During the OGD/R, abundant ROS may causes oxidative stress damage of neuronal lipids, proteins, and DNA, leading to neuronal dysfunction and death[23]. Moreover, neurons are very vulnerable to ROS. Therefore, it is key to antioxidant treatment of neuronal OGD/R injury. Cellular defense mechanisms that may protect cells from the destructive consequences of ROS include superoxide dismutase, catalase, glutathione reductase, and glutathione peroxidase[24,25]. SOD plays a crucial role in maintaining intracellular reduction-oxidation balance and establishing the mechanisms of cellular defenses augmented by oxidative stress. The level of SOD indirectly reflects the body’s free-radical scavenging ability. In the present study, resveratrol significantly increased the activity of SOD after OGD/R injury. Movahed et al. reported that resveratrol induced SOD synthesis and protected adult cardiomyocytes against oxidative stress-mediated cell injury[26]. Wang et al. reported that resveratrol increased SOD activity and protected neurons in a rat model of cerebral ischemia[27]. Our results, together with previous reports, indicated that resveratrol may decrease oxidative stress.

The Nuclear factor erythroid 2-related factor 2/antioxidant response element (Nrf-2/ARE) signaling pathway has been increasingly considered as a key contributor to the cellular response to neuronal injury in vitro and in vivo[28,29]. Nrf-2 is involved in the regulation of a number of ROS-detoxifying enzymes. Upon activation, Nrf-2 liberates from Keap-1 and translocates to the nucleus, where it combines with ARE and activates ARE-dependent transcription of phase II and antioxidant defense enzymes, including HO-1, NQO-1, and γ-glutamylcysteine synthetase (GCLC), the rate-limiting enzyme for glutathione synthesis, to attenuate cellular oxidative stress[8]. In the present study we demonstrated that Nrf-2 partly translocates to the nuclei, and the protein expression of Nrf-2 in nuclei and HO-1 and NQO-1 in cytoplasm are slightly upregulated after OGD/R injury. The result showed that the Nrf-2/ARE signaling pathway was activated after OGD/R injury. After resveratrol treatment, Nrf-2 significantly translocated to the nuclei, the expressions of Nrf-2 in nuclei, and NQO-1 and HO-1 in cytoplasm, were significantly upregulated. These results suggest that resveratrol enhanced activation of the Nrf-2/ARE signaling pathway during OGD/R injury. HO-1 plays a crucial role in the endogenous defense against oxidative stress in gene-knockout mice because cells from HO-1–/– mice have increased susceptibility to oxidative insults[30]. NQO-1 serves as a neuroprotective guard to eliminate ROS and prevents cellular injury in brain ischemia and various neurodegenerative diseases such as Alzheimer’s Disease, Parkinson’s Disease, and multiple sclerosis[31]. Ungvari et al. reported that resveratrol may induce NQO-1, HO-1, and GCLC in an Nrf2-dependent manner for cultured endothelial cells[8]. Sakata et al. reported that resveratrol selectively increased HO-1 in a concentration- and time-dependent manner in cultured mouse cortical neurons and prevented neurons from free-radical or excitotoxicity damage[32]. Our results, together with previous reports[32,33], suggest that the Nrf-2/ARE signaling pathway plays a vital role in neuroprotection of resveratrol treatment the damage from neuronal oxidative injury.

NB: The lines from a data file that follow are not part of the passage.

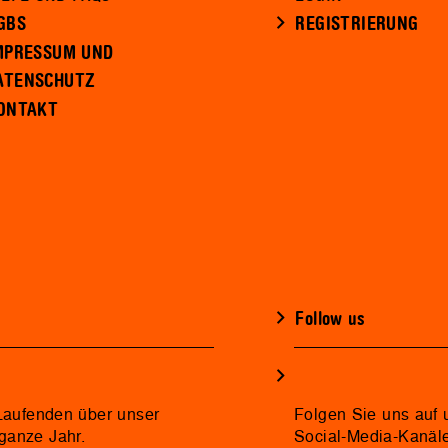
GBS
REGISTRIERUNG
MPRESSUM UND
ATENSCHUTZ
ONTAKT
Follow us
 Laufenden über unser
Folgen Sie uns auf 
ganze Jahr.
Social-Media-Kanäl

We found that resveratrol may reduce neuronal damage and suppressed oxidative responses and apoptosis when administrated at different times after OGD/R injury. Our findings may shed light on the therapeutic potential of resveratrol in ischemic cerebral damage.

Taken together, the present study showed that resveratrol, administered at different times after OGD/R injury, had a neuroprotective effect on OGD/R injury neurons via enhancing, at least in part, activation of the Nrf-2/ARE signaling pathway. In the future, we will determine whether the Nrf-2/ARE signaling pathway mediates resveratrol to promote neurite outgrowth or axonal remodeling of neurons after stroke in vivo and in vitro.